16 de julho de 2024 | Estratégia ESG, , , ,

‘Velhos’ não se entregam. Mas quem ‘investe’ neles?

Por Alexandre Gaspari

O magnífico ator Othon Bastos resolveu se desafiar aos 91 anos. Pela primeira vez em seus 70 anos de carreira, faz um monólogo. Dirigida por Flávio Marinho, a peça ‘Eu não me entrego, não!’ estaria em cartaz no Rio de Janeiro até o último fim de semana deste mês, mas a temporada foi estendida até setembro.

Em cerca de 90 minutos, Othon lembra momentos de sua carreira e de sua vida pessoal. Embora seja um monólogo, ele é acompanhado no palco por sua ‘memória’, ‘interpretada’ pela atriz e assistente de direção Juliana Medella. Que, de forma divertida, ‘atualiza’ algumas expressões de ‘outrora’.

Ao final do espetáculo, Juliana faz um apelo ao público: que recomende a peça a outras pessoas.

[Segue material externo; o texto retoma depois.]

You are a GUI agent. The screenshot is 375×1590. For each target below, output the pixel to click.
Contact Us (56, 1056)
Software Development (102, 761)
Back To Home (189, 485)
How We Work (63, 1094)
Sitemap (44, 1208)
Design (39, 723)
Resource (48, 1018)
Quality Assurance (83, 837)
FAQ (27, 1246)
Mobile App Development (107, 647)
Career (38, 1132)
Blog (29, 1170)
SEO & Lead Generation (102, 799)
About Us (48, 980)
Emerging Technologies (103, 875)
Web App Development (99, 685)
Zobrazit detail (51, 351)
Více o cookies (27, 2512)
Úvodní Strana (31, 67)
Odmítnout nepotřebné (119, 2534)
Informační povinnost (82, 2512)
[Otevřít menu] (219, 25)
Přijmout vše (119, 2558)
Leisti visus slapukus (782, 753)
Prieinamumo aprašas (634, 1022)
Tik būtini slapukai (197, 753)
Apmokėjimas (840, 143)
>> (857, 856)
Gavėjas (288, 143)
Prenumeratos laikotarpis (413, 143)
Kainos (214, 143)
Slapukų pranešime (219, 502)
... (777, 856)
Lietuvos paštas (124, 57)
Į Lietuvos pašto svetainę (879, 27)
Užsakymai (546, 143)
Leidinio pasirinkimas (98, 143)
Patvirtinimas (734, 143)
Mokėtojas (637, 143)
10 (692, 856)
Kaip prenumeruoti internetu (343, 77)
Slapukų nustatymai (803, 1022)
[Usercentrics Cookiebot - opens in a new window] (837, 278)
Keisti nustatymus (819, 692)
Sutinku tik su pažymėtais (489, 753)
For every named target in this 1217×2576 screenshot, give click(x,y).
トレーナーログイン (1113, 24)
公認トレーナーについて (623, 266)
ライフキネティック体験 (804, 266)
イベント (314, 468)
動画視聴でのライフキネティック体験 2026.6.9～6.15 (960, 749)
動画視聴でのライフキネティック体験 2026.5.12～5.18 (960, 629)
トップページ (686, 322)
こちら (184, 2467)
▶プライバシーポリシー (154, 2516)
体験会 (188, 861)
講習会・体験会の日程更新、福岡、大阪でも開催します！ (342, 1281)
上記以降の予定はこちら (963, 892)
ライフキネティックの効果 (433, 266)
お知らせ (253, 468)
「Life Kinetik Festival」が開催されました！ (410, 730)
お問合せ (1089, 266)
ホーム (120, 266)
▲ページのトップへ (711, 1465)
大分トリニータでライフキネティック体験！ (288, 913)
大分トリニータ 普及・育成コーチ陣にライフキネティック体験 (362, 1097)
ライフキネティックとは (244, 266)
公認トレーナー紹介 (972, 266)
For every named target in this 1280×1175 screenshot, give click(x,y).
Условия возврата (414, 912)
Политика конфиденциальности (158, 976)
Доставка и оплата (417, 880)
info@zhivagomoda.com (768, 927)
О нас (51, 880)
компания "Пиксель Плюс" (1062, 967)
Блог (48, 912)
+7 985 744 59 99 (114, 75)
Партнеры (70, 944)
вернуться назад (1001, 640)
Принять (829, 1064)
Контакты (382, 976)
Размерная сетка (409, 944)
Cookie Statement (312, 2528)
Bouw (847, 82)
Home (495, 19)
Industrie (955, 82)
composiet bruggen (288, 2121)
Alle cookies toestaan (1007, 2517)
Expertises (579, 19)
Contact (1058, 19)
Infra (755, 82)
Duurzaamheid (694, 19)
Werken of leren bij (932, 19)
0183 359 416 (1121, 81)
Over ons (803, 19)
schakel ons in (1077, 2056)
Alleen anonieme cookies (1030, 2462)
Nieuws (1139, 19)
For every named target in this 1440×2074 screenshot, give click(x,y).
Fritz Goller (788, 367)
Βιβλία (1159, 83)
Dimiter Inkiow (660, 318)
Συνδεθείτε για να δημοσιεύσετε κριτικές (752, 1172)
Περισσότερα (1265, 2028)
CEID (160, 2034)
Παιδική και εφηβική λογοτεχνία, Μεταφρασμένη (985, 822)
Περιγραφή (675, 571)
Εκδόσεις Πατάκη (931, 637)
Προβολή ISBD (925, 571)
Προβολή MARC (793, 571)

Isso porque, frisa, o espetáculo não tem patrocínio. Apenas alguns apoios. Assim, depende da bilheteria para seguir adiante.

Foi inevitável não lembrar o texto ‘Quem não morre, envelhece!’, de Eduardo Nunes, na Estratégia ESG da última sexta-feira (12/7), justamente no dia em que assisti à peça. E de outros textos que eu mesmo escrevi neste espaço tratando de envelhecimento e oportunidades no mercado de trabalho.

A reivindicação de um lugar para a população mais velha no meio profissional não é nova. Assim, já houve tempo para empresas agirem para incluir essa população em seus quadros. Não apenas para ganhar uma ‘estrelinha’ em relatórios ESG, mas por uma questão de ganho financeiro.

Pesquisas já demonstraram o quanto a diversidade de gente no ambiente de trabalho é positiva financeiramente para os negócios. Além, claro, de se tratar de um gesto de humanidade – embora muitas vezes pareça difícil para o mundo corporativo lembrar que existe um ‘S’, de social, na agenda de sustentabilidade.

No entanto, uma pesquisa realizada ano passado pelas companhias Robert Half e Labora, da área de recrutamento e inovação, mostra que cerca de 70% das 258 empresas que participaram do levantamento contrataram muito pouco ou nenhum profissional com mais de 50 anos. Foram apenas 5% das novas contratações, mostra uma matéria da BBC.

Quando a idade cruza com outras categorias que nas Ciências Sociais chamamos de ‘marcadores sociais da diferença’ ou ‘categorias sociais de diferenciação’, a situação é ainda pior, lembra a BBC. Mulheres, por exemplo, têm mais dificuldade de se recolocar no mercado de trabalho ao passarem de 50 anos – ou até antes.

Especialistas ouvidos pela BBC destacam que esses efeitos são ainda mais intensos no caso de mulheres pretas, que, além da misoginia, precisam lidar com o racismo. E a baixíssima inclusão se estende à população LGBTQIAPN+.

O Censo 2022 do IBGE mostrou que a população brasileira está envelhecendo. Embora o direito de envelhecer ainda não seja igual para todos, isso é bom, porque mostra uma melhora em indicadores sociais. Mas também gera a necessidade de que essas pessoas participem cada vez mais de todos os espectros da vida social. E o mercado de trabalho é um deles.

Sim, estamos cada vez mais ‘velhos’ e ‘velhas’. Não nos entregamos, assim como Othon Bastos. Mas quem ‘investe’ em nós? Quem de fato está agindo para transformar essa longevidade em dignidade, criando oportunidades?

Sim, houve ganhos. Mas é preciso mais, e mais rapidamente. O tempo é urgente. E não para.